It’s not uncommon for babies, toddlers, and young children to have trouble falling asleep. In fact, 1 in 3 children show an unwillingness to go to sleep. Children can also experience a number of other sleep-related challenges, such as night awakening, nightmares, night terrors, and sleepwalking.
While each child has a different sleep pattern, on average newborns sleep 16hrs / day up to about 6 months of age, and then an average of 14hrs / day between the ages of 6 months and 1 year. By the age of two, most children have spent more time asleep than awake and overall, a child will spend 40 percent of his or her childhood asleep. Sleep is especially important for children as it directly impacts mental and physical development. While this reduces as they age, toddlers and preschoolers still sleep between 10 and 13 hours / day.
When sleep patterns are disrupted, this can lead to irritation for the child and exhaustion for the parents.
This month’s information session at Creating Together focuses on various sleep issues, and gives parents and caregivers some tips and tools to address them.
Understanding common sleep issues and what to do about them
Night awakening is common – this is when a child wakes up in the middle of the night and can’t seem to settle back to sleep. They may call out, get out of bed. Often they crawl into the parent’s bed and stay the night.
What to do: Allowing the child to stay in your bed can develop a dependency on the parent to resume sleep. The child should be reassured and brought back to their own bed. They will eventually learn self-soothing strategies.
Stressful things that happen during the day can turn dreams into nightmares. Nightmares may be a way to relieve the pressures of the day. Things they are dealing with at home, school, or a life transition, can cause nightmares. Another thing that may cause nightmares is watching scary movies or reading scary books, especially before you go to bed.
What to do: Going to bed and waking up at the same time every day can help, and it is suggested that you avoid scary books or movies, and avoid eating or taking part high activity just before bedtime. Comfort items such as a blanket, stuffed animal, or nightlights can also help.
Night terrors happen when a child wakes in horror – perhaps screaming in panic. Unlike nightmares, the child doesn’t remember what led to their feelings of intense fear. They can be caused by a traumatic life event, fever, sleep deprivation, or medication that affects the brain.
What to do: The National Sleep Foundation suggests doing calming things before bed, and having a consistent sleep schedule.

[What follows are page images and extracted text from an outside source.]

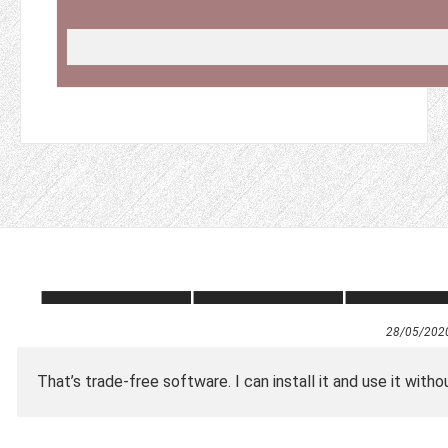
28/05/202
That’s trade-free software. I can install it and use it withou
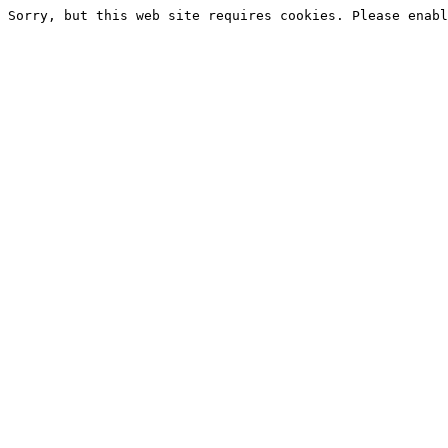
Sorry, but this web site requires cookies. Please enabl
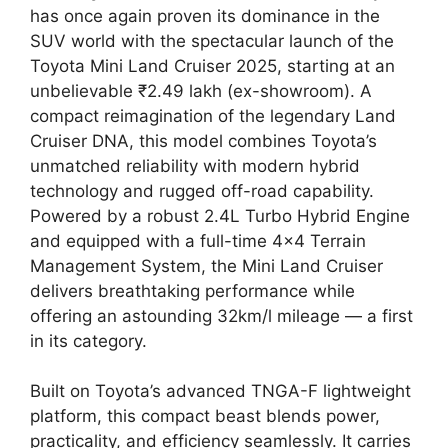
has once again proven its dominance in the
SUV world with the spectacular launch of the
Toyota Mini Land Cruiser 2025, starting at an
unbelievable ₹2.49 lakh (ex-showroom). A
compact reimagination of the legendary Land
Cruiser DNA, this model combines Toyota’s
unmatched reliability with modern hybrid
technology and rugged off-road capability.
Powered by a robust 2.4L Turbo Hybrid Engine
and equipped with a full-time 4×4 Terrain
Management System, the Mini Land Cruiser
delivers breathtaking performance while
offering an astounding 32km/l mileage — a first
in its category.
Built on Toyota’s advanced TNGA-F lightweight
platform, this compact beast blends power,
practicality, and efficiency seamlessly. It carries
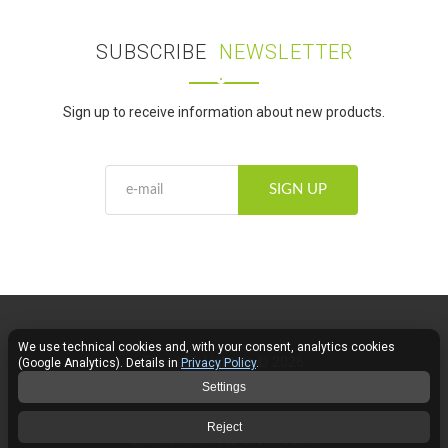
SUBSCRIBE
NEWSLETTER
Sign up to receive information about new products.
SIGN UP
We use technical cookies and, with your consent, analytics cookies
Fose LED Lighting © 2026
(Google Analytics). Details in
Privacy Policy
.
Settings
Contact
Reject
Braniborska 69, 53-680 Wrocław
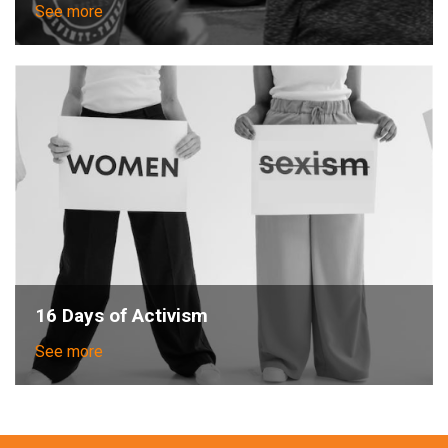
See more
16 Days of Activism
See more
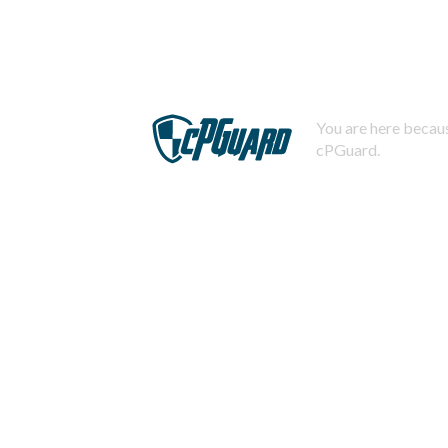
You are here becaus
cPGuard.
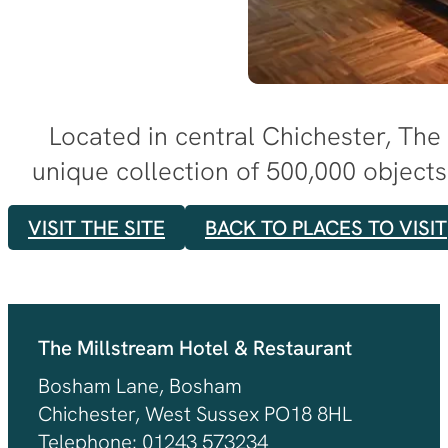
Located in central Chichester, The
unique collection of 500,000 objects 
VISIT THE SITE
BACK TO PLACES TO VISIT
The Millstream Hotel & Restaurant
Bosham Lane, Bosham
Chichester, West Sussex PO18 8HL
Telephone: 01243 573234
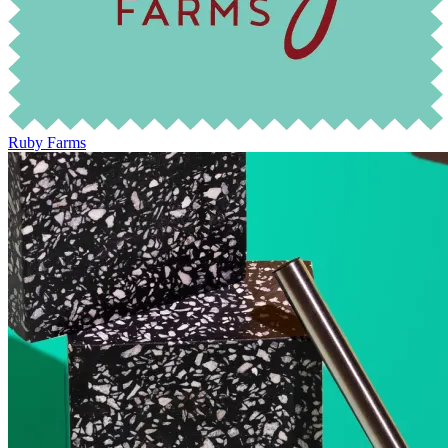
Ruby Farms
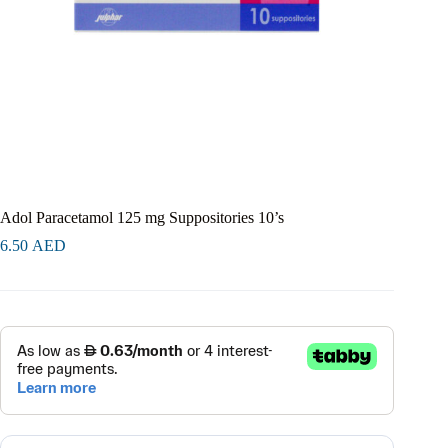
Adol Paracetamol 125 mg Suppositories 10’s
6.50
AED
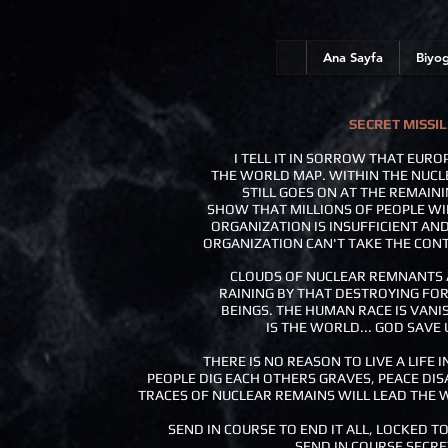
Ana Sayfa
Biyog
SECRET MISSIL
I TELL IT IN SORROW THAT EURO
THE WORLD MAP. WITHIN THE NUCL
STILL GOES ON AT THE REMAINI
SHOW THAT MILLIONS OF PEOPLE WI
ORGANIZATION IS INSUFFICIENT AN
ORGANIZATION CAN'T TAKE THE CON
CLOUDS OF NUCLEAR REMNANTS A
RAINING BY THAT DESTROYING FOR
BEINGS. THE HUMAN RACE IS VANI
IS THE WORLD... GOD SAVE US
THERE IS NO REASON TO LIVE A LIFE I
PEOPLE DIG EACH OTHERS GRAVES, PEACE DI
TRACES OF NUCLEAR REMAINS WILL LEAD THE 
SEND IN COURSE TO END IT ALL, LOCKED TO
SEND IN COURSE SECRE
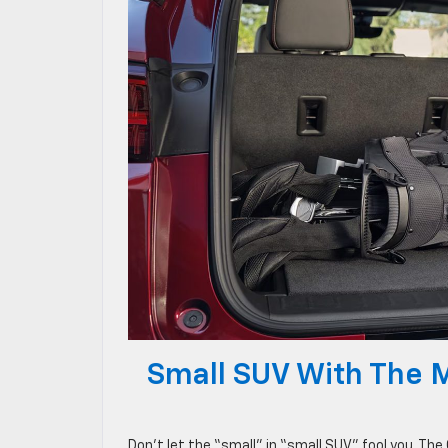
Small SUV With The 
Don’t let the “small” in “small SUV” fool you. The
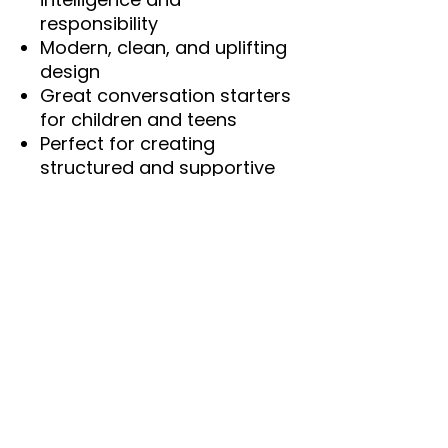
responsibility
Modern, clean, and uplifting
design
Great conversation starters
for children and teens
Perfect for creating
structured and supportive
environments
Digital Download Notice
This is a digital product only.
No physical item will be
shipped. Colors may vary
slightly depending on monitor
and printer settings.
SEO Keywords
family values printable, family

During the episode, you can wait it out, or you can speak calmly and softly, using gentle reassuring gestures (e.g., hand squeeze, back rub). Do not attempt to wake your child with abrupt shaking, as this can actually make the problem worse.

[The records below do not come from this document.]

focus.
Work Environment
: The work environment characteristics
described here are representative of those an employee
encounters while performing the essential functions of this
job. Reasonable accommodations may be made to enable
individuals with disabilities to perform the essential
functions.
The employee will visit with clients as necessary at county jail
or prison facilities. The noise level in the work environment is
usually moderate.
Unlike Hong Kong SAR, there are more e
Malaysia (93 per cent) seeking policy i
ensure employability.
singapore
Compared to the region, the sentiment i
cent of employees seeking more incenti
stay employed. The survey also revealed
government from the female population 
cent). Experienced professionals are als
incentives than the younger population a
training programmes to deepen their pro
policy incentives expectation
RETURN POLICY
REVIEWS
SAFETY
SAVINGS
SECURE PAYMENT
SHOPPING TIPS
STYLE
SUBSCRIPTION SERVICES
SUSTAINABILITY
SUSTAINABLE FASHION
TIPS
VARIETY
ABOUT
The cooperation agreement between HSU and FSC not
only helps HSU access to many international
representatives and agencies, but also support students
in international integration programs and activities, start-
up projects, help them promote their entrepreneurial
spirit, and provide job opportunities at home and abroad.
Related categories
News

Sleepwalking happens in about 15% of children, and most often in children between the age of 4-12years. They may walk aimlessly around the house, appearing uncoordinated or start going to the bathroom in an area of the house that isn’t the toilet. Sleepwalkers tend to go back to bed on their own and they won’t remember what happened in the morning.
What to do: A bell hung on the door can help offer some reassurance so you can hear your child sleepwalking. It’s important, of course, to keep a sleepwalker safe. Precautions should be taken so the person is less likely to fall down, run into something, or walk out the front door while sleepwalking (eg., gates, clearing furniture and toys from pathways). For kids who sleepwalk often, doctors may recommend a treatment called scheduled awakening. This means your parent will gently wake you up a little before your usual sleepwalking time, which can help stop sleepwalking.